Count string occurrences in text file
Moderator: DosItHelp
Count string occurrences in text file
Experts,
how do you count string occurrences? For example, I have a text file with these contents:
hand randomtexthand randomtext
hand randomtext
hand randomtext
hand randomtext
I want to know the total count of hand,so ìt should be 5. But when using find /c the output is 4,it just counts the line. How can I solve this?
how do you count string occurrences? For example, I have a text file with these contents:
hand randomtexthand randomtext
hand randomtext
hand randomtext
hand randomtext
I want to know the total count of hand,so ìt should be 5. But when using find /c the output is 4,it just counts the line. How can I solve this?
Last edited by renzlo on 18 May 2011 15:55, edited 1 time in total.
Re: Count string occurrences
Code: Select all
@echo off &SetLocal EnableExtensions EnableDelayedExpansion
echo.SKIP>"TST1.TXT"
::
for /f "useback tokens=*" %%! in (
"TST.TXT"
) do echo.%%~! >>"TST1.TXT"
set "ReadLine="
::
set /a COUNT = 0
set /a MEM = !COUNT!
::
set /a SKIP = 1
::
:LOOP ()
::
if !COUNT! equ !MEM! echo.SKIP=!SKIP!_
for /f "useback skip=%SKIP% tokens=*" %%! in (
"TST1.TXT"
) do (
if defined ReadLine (
::
echo.if /i ["!ReadLine:~0,4!"] == ["hand"]
if /i ["!ReadLine:~0,4!"] == ["hand"] (
::
set /a COUNT += 1
echo.COUNT=!COUNT!_
set "ReadLine=!ReadLine:~4!"
echo.ReadLine2=!ReadLine!_
) else (
set "ReadLine=!ReadLine:~1!"
echo.ReadLine0=!ReadLine!_
)
if not defined ReadLine (
::
set /a MEM = !COUNT!
::
set /a SKIP += 1
)
) else (
set "ReadLine=%%~!"
echo.ReadLine1=!ReadLine!_
::
if /i ["!ReadLine:~0,4!"] == ["hand"] (
::
set /a COUNT += 1
echo.COUNT=!COUNT!_
set "ReadLine=!ReadLine:~4!"
echo.ReadLine2=!ReadLine!_
)
if not defined ReadLine (
::
set /a MEM = !COUNT!
::
set /a SKIP += 1
)
)
::
goto :LOOP "()"
)
echo.COUNT=!COUNT!_
echo.end
pause
exit
TST.TXT
Code: Select all
hand1 randomtext hand2 handhand
hand5 randomtext
hand6 randomtext
**censored** I lost a whole hour helpin U
censored == Kut in het nederlands
censored == Sheisse in deutscher Sprache
censored == Merde en francais
Why are our languages not beeing censored !

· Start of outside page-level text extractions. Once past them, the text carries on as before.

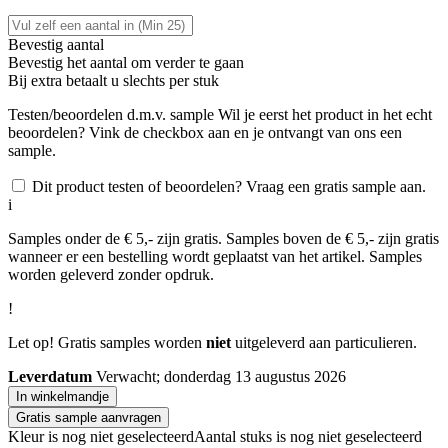
Bevestig aantal
Bevestig het aantal om verder te gaan
Bij
extra betaalt u slechts
per stuk
Testen/beoordelen d.m.v. sample
Wil je eerst het product in het echt
beoordelen? Vink de checkbox aan en je ontvangt van ons een
sample.
Dit product testen of beoordelen? Vraag een gratis sample aan.
i
Samples onder de € 5,- zijn gratis. Samples boven de € 5,- zijn gratis
wanneer er een bestelling wordt geplaatst van het artikel. Samples
worden geleverd zonder opdruk.
!
Let op! Gratis samples worden
niet
uitgeleverd aan particulieren.
Leverdatum
Verwacht; donderdag 13 augustus 2026
In winkelmandje
Gratis sample aanvragen
Kleur is nog niet geselecteerd
Aantal stuks is nog niet geselecteerd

That is discrimination and racism
Re: Count string occurrences
Thanks but it seems inaccurate. It should be 5 not 6.
Re: Count string occurrences
Can you solve it for me No offence I am tired.
Gatte learn the language, it's not that hard use pause to debug
Gatte learn the language, it's not that hard use pause to debug
Last edited by Ed Dyreen on 18 May 2011 15:58, edited 1 time in total.

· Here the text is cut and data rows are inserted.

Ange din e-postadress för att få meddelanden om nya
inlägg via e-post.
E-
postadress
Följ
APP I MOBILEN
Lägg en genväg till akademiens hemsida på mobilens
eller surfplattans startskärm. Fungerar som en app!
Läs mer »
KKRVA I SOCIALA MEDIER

Re: Count string occurrences
Ed, thanks for the time, i really appreciate it. If only i knew what's the problem is, but im still a newbie.

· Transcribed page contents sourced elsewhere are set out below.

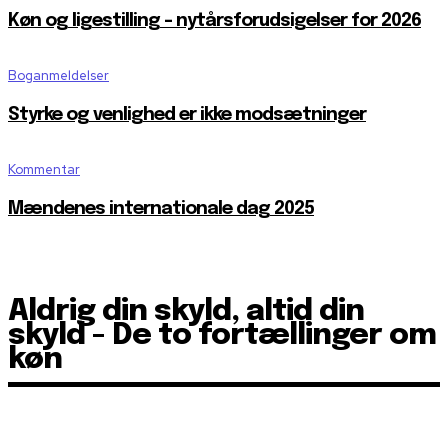
Køn og ligestilling – nytårsforudsigelser for 2026
Boganmeldelser
Styrke og venlighed er ikke modsætninger
Kommentar
Mændenes internationale dag 2025
Aldrig din skyld, altid din
skyld - De to fortællinger om
køn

Re: Count string occurrences in text file
Maybe delete isdefined += 1 somwhere
Re: Count string occurrences in text file
Code: Select all
@echo off &SetLocal EnableExtensions EnableDelayedExpansion
echo.SKIP>"TST1.TXT"
::
for /f "useback tokens=*" %%! in (
"TST.TXT"
) do echo.%%~! >>"TST1.TXT"
set "ReadLine="
::
set /a COUNT = 0
set /a MEM = !COUNT!
::
set /a SKIP = 1
::
:LOOP ()
::
if !COUNT! equ !MEM! echo.SKIP=!SKIP!_
for /f "useback skip=%SKIP% tokens=*" %%! in (
"TST1.TXT"
) do (
if defined ReadLine (
::
echo.if /i ["!ReadLine:~0,4!"] == ["hand"]
if /i ["!ReadLine:~0,4!"] == ["hand"] (
::
set /a COUNT += 1
echo.COUNT=!COUNT!_
set "ReadLine=!ReadLine:~4!"
echo.ReadLine2=!ReadLine!_
) else (
set "ReadLine=!ReadLine:~1!"
echo.ReadLine0=!ReadLine!_
)
if not defined ReadLine (
::
set /a MEM = !COUNT!
::
set /a SKIP += 1
)
) else (
set "ReadLine=%%~!"
echo.ReadLine1=!ReadLine!_
::
if /i ["!ReadLine:~0,4!"] == ["hand"] (
::
set /a COUNT += 1
echo.COUNT=!COUNT!_
set "ReadLine=!ReadLine:~4!"
echo.ReadLine2=!ReadLine!_
)
if not defined ReadLine (
::
set /a MEM = !COUNT!
::
set /a SKIP += 1
)
)
::
goto :LOOP "()"
)
echo.COUNT=!COUNT!_
echo.end
pause
exit
the count is six
hand1 randomtext hand2 handhand
hand5 randomtext
hand6 randomtext
Re: Count string occurrences in text file
Thanks Ed. Im gonna test the above code when i get back home.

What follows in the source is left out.